In this week’s recap:
Erdoğan goes full campaign mode
CHP ends Hatay candidate drama
Efforts to find missing miners halted
US-Turkey relations gain ‘momentum’
New challenges for the Muslim Brotherhood
CB pauses interest rate hike trend
World poses risk to cultural norms
And in our original reports:
Diego Cupolo on why İYİ Party is running its own candidates
Eray Görgülü on how rural voters have changed campaigning
All politics is local, and Erdoğan is everywhere. So much so, that he could pass his 70th birthday on the campaign trail Monday. The Reis is on and the AKP election machine is churning out talking points at full speed:
Turkey’s KAAN fighter jet took its first flight = win.
First Turkish astronaut came back to earth = win.
CHP used AI for its candidate selection process = jackpot.
Erdoğan has really been dunking on the last point in campaign events. On Friday alone, he spoke at three rallies along the Black Sea coast. The president is tireless, unstoppable and not running for office.
He’s boosting morale and promoting his party’s local candidates, but given his central role in the AKP, it’s become hard to imagine the party without him. And his gravitational field now extends beyond the AKP galaxy, according to Selim Koru, a Turkey analyst and author of the Kültürkampf newsletter.

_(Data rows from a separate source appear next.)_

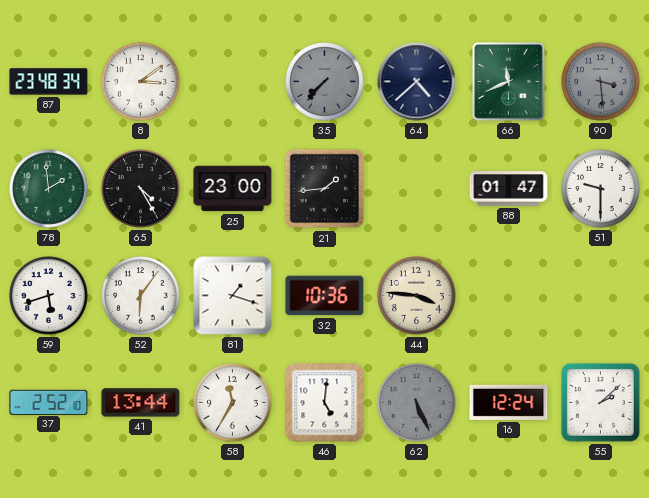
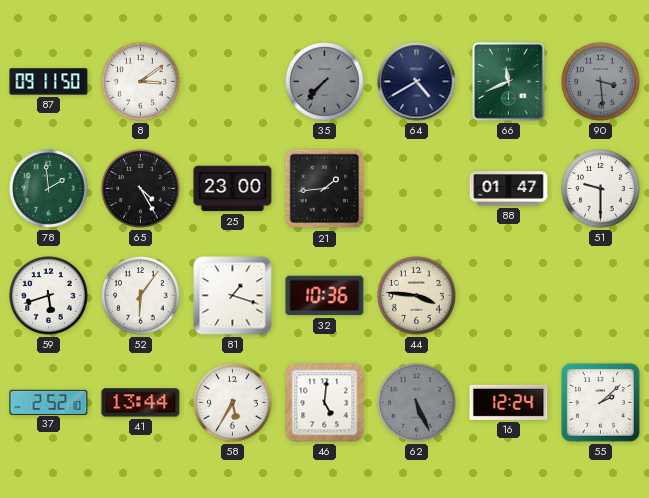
87: 23:48 -> 09:11
64: 4:38 -> 4:40
58: 11:35 -> 5:35
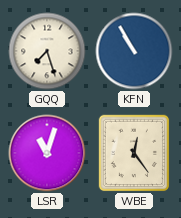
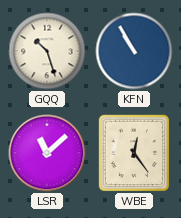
GQQ: 7:27 -> 10:27
LSR: 11:03 -> 11:08
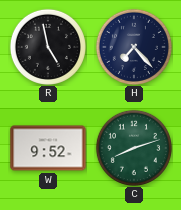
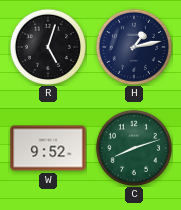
R: 4:58 -> 5:03
H: 7:23 -> 1:13
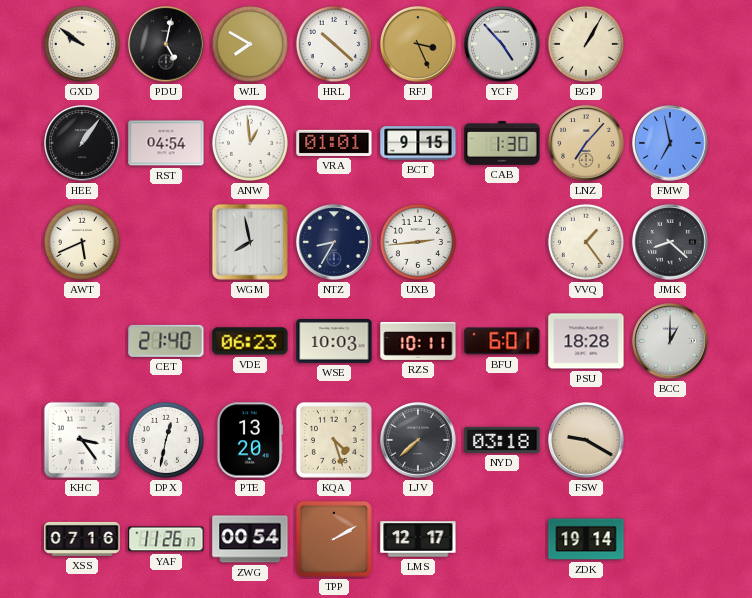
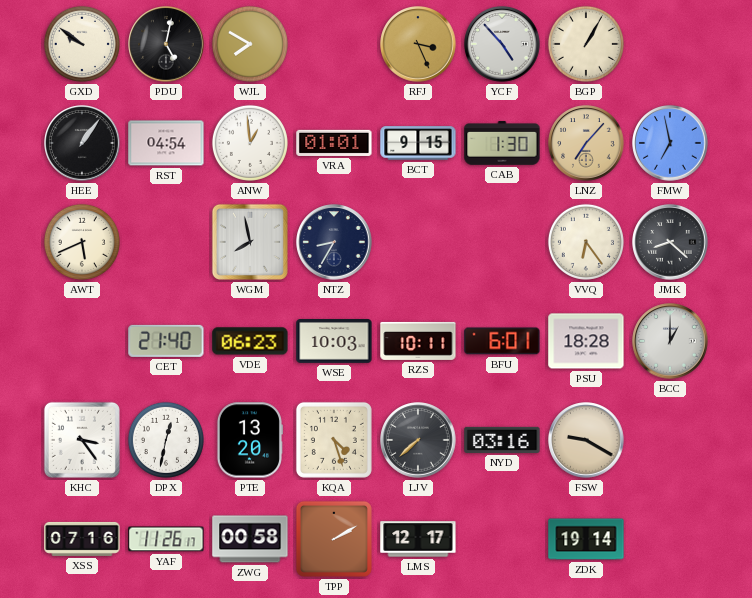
HRL: 10:22 -> none
UXB: 2:44 -> none
VVQ: 1:24 -> 6:24
NYD: 03:18 -> 03:16
ZWG: 00:54 -> 00:58
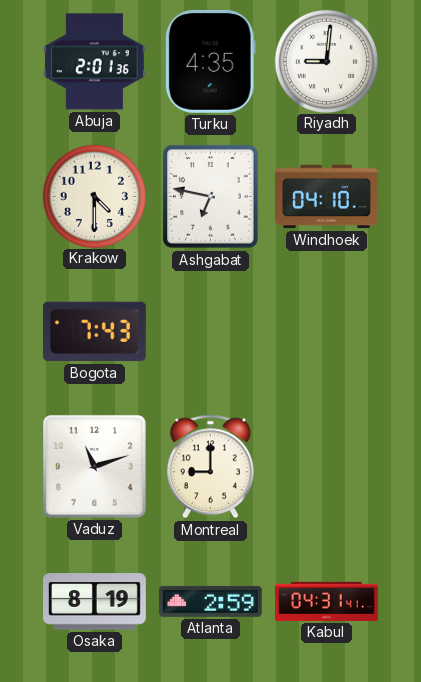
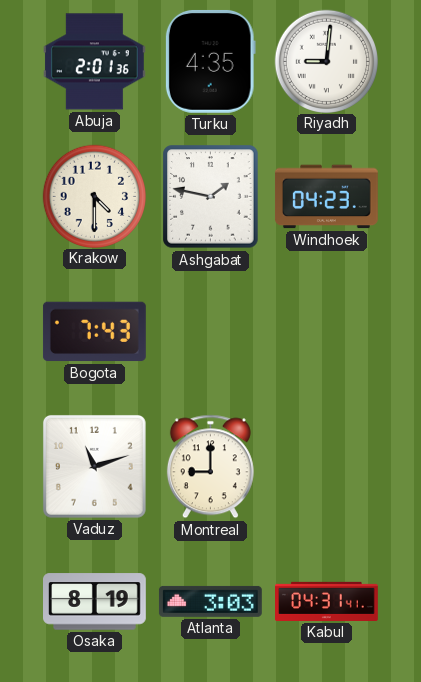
Ashgabat: 6:47 -> 1:47
Windhoek: 04:10 -> 04:23
Atlanta: 2:59 -> 3:03
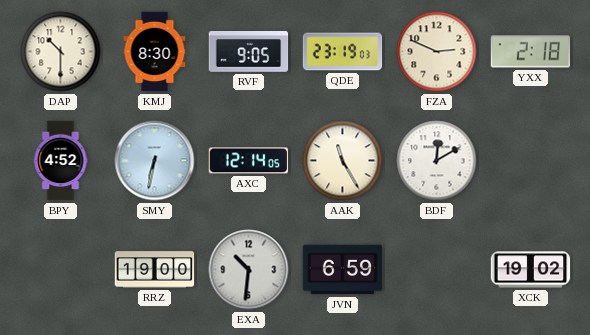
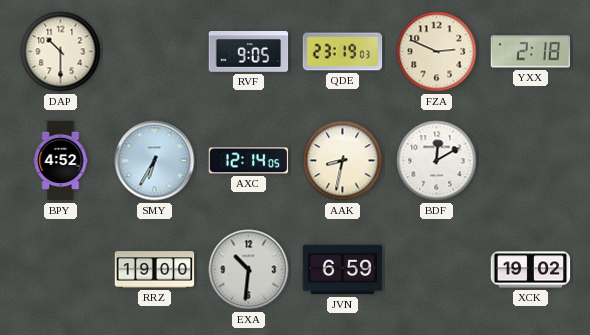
KMJ: 8:30 -> none
SMY: 6:32 -> 6:35
AAK: 11:25 -> 8:32
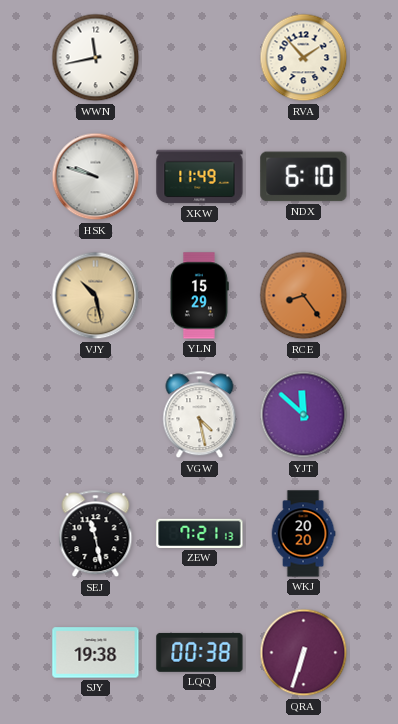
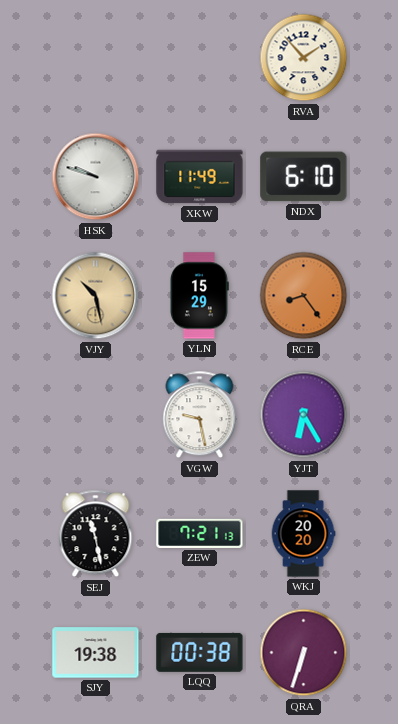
WWN: 11:43 -> none
VGW: 4:28 -> 9:28
YJT: 11:52 -> 6:25
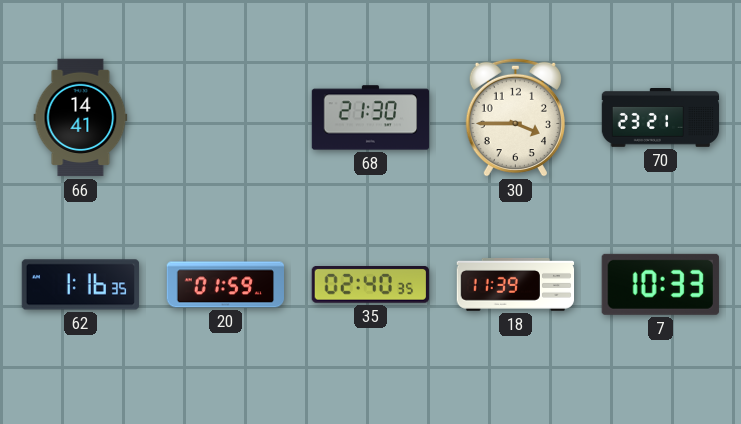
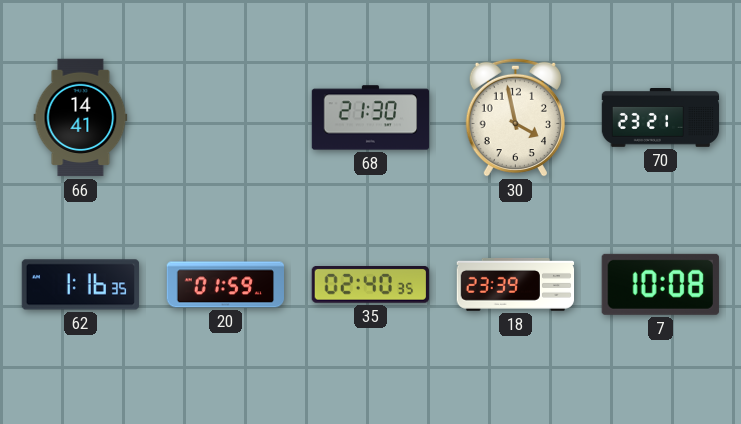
30: 3:45 -> 3:58
18: 11:39 -> 23:39
7: 10:33 -> 10:08
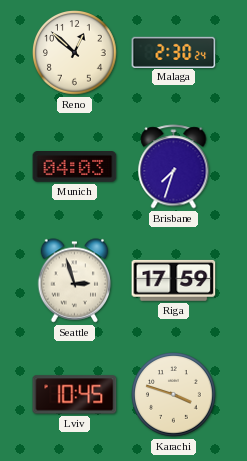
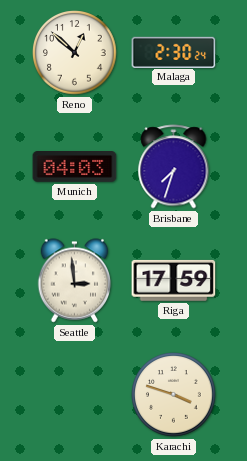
Seattle: 2:57 -> 2:59
Lviv: 10:45 -> none
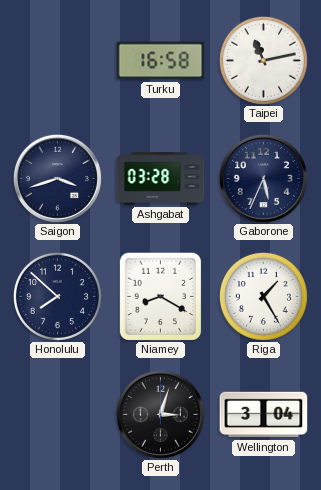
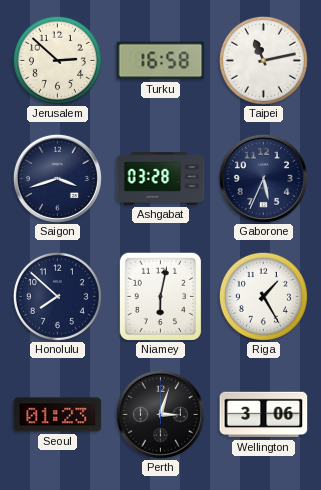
Jerusalem: none -> 2:52
Niamey: 8:20 -> 6:02
Seoul: none -> 01:23
Wellington: 3:04 -> 3:06
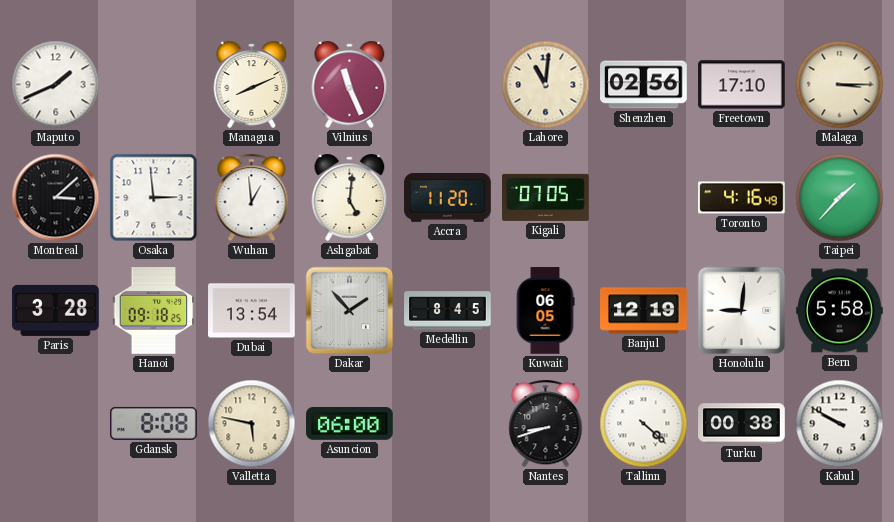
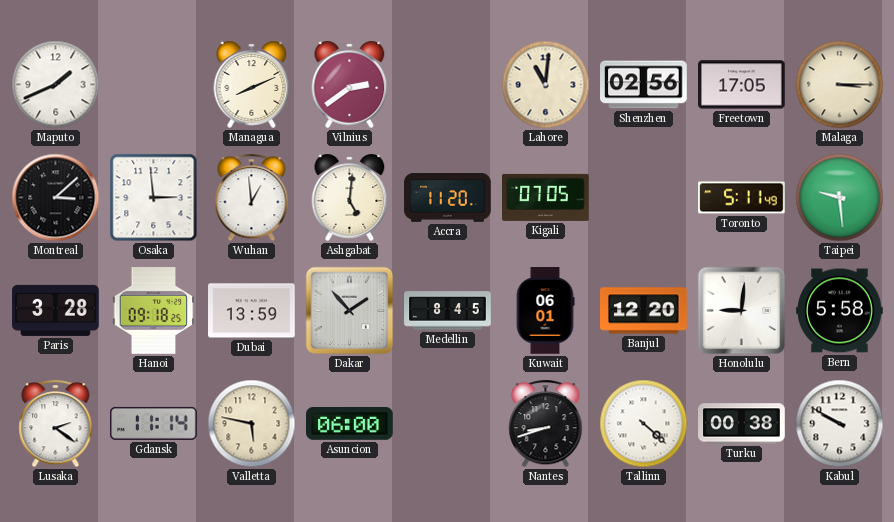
Vilnius: 11:26 -> 2:39
Freetown: 17:10 -> 17:05
Toronto: 4:16 -> 5:11
Taipei: 1:37 -> 9:29
Dubai: 13:54 -> 13:59
Kuwait: 06:05 -> 06:01
Banjul: 12:19 -> 12:20
Lusaka: none -> 2:21
Gdansk: 8:08 -> 11:14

“People think Erdoğan is only the leader of the AK Party and the other parties in his alliance belong to other leaders. That’s not the case. Erdogan effectively leads all of those parties,” Koru told Turkey recap, referring to MHP, YRP and HÜDA PAR.
“He is the central product to the entire political enterprise, and arguably the regime itself. That’s why he has to campaign, even though other people are running,” he continued. “The norms and conventions of representative democracy were created in settings that were radically different from Turkey today.”
Indeed, Turkey today is flooded with the president’s live broadcast speeches. On tour this week, Erdoğan covered a wide range of topics, often praising construction projects, listing services provided by the AKP and humiliating the CHP, which itself gets little-to-no airtime to respond.
During a speech in Giresun Friday, Erdoğan accused the CHP of trying to drag Turkey into the Ukraine-Russia war without evidence. Just before that, he said high gas prices hit European countries so badly that:
“Boilers were turned off, government offices distributed blankets to their employees, but in my country, natural gas flowed like before.”
Earlier that day in Ordu, Erdoğan also linked ballot box victories for the AKP to natural gas access for the region.
“How will a metropolitan municipality – I'm sorry, to be frank – bring in natural gas without us?” he asked. “If we are there, there is natural gas. If we are not there, there is no natural gas."
All the above is standard AKP election campaigning as opposition infighting continues, whether organic or not, Koru said.
“They have a winning formula and they’re just applying it at the highest level they can. Think of a critically acclaimed theater cast that’s just doing show after show, refining their performance every time.”